On the subjects of a geek overload and the voices in my head

Jan 06, 2009 18:29

My mind has been racing for the past 48 hours. I've been thinking of running a pick-up RPG at Arisia. The question I've been mulling is two part; when would I try to do this and what kind of game should I run.

I figure that Sunday afternoon would be a good time, since by then a lot of people will be burnt out and may want a nice sit-down type of game. However, at least one person that I'd like to game with is scheduled for a whole mess of panels during that stretch of time. So... maybe Saturday?

Then there is the problem of what to use for a setting. I suppose I could do a classic high fantasy setting, but that might be a little too mundane. Part of me would like to burst out something really unusual but also resonant with the crowd.

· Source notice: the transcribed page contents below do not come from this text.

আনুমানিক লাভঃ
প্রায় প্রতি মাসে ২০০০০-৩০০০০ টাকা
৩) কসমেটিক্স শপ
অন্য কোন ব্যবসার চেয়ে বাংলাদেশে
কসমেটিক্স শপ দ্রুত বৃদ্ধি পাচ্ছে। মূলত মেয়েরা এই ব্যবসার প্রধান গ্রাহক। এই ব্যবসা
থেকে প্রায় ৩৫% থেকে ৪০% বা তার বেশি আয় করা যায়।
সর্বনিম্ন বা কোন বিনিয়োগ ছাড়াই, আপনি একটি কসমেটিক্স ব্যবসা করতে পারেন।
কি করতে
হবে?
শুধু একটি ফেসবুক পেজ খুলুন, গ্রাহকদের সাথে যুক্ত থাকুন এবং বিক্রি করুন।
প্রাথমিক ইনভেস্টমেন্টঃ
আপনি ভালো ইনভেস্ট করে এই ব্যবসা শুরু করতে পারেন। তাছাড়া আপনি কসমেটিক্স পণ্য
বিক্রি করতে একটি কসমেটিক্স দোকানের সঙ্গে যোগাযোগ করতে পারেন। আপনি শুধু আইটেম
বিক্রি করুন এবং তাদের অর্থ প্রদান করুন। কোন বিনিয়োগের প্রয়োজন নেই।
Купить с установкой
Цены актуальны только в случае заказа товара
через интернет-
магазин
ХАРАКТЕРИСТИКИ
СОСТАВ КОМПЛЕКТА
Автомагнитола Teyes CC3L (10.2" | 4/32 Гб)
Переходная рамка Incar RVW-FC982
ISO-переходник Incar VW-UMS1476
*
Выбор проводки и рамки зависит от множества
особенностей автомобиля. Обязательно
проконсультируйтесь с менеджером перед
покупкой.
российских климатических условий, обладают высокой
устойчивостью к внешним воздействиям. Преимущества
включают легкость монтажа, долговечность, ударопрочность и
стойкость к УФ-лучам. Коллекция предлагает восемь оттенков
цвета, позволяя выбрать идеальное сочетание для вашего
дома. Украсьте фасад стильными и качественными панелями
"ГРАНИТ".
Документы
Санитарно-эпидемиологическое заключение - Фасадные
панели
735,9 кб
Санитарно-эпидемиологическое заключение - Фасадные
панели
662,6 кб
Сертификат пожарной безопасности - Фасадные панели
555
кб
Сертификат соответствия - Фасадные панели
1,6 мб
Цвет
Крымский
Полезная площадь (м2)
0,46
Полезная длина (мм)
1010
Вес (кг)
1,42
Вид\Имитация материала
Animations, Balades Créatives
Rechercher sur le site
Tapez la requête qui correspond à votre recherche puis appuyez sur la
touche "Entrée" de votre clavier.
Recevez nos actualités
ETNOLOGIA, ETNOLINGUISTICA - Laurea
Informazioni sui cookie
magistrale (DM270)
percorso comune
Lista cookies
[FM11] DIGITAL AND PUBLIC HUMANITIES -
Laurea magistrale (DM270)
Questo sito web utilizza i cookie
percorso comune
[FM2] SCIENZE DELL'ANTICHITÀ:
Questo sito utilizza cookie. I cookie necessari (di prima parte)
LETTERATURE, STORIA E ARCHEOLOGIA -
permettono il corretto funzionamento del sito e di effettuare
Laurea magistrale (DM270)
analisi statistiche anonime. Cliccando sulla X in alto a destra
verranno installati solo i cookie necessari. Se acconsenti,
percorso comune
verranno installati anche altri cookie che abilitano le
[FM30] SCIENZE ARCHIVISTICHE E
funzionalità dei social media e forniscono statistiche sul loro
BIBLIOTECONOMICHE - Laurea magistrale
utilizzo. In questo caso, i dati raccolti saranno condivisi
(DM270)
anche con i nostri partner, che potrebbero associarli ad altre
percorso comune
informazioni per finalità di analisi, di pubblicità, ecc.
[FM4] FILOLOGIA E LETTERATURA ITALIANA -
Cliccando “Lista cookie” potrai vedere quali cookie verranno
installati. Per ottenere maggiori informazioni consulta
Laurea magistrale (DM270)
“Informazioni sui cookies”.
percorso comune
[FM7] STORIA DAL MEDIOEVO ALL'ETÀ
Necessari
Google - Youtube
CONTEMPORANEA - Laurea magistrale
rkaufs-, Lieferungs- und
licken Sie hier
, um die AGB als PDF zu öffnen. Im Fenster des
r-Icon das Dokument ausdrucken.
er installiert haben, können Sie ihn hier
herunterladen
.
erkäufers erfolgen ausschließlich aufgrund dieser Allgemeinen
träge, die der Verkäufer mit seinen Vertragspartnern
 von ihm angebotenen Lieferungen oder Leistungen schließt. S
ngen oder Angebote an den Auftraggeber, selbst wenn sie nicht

I've arrived at a game based on the world of Buckaroo Bansai. The players would by a mixed collection of scientists, musicians, and mercenaries working for the Bansai Institute. They might even be some of the original characters like maybe Rawhide or....



...No No. This has to stop now.

Oh, hello Norman

Don't "hello Norman" me. I'm here to drag you back from the brink.

What do you mean? Back from the brink of what?

The brink of this gibbering, slobbering-though-your-braces, adjusting-your-pocket-protector, good-GOD-have-you-ever-even-kissed-a-girl cliff of nerd-dom which you seem far too eager to jump off of.

I'm not jumping of a nerd cliff, I'm planning a game.

You're planning a role-playing game to play at a science fiction convention. If you have not already jumped of that nerd cliff then you are dancing dangerously close to its edge while trying to affix yourself to a parachute of flimsy self-delusion that this might be in some way cool. As your friend, I must try to reel you in a little.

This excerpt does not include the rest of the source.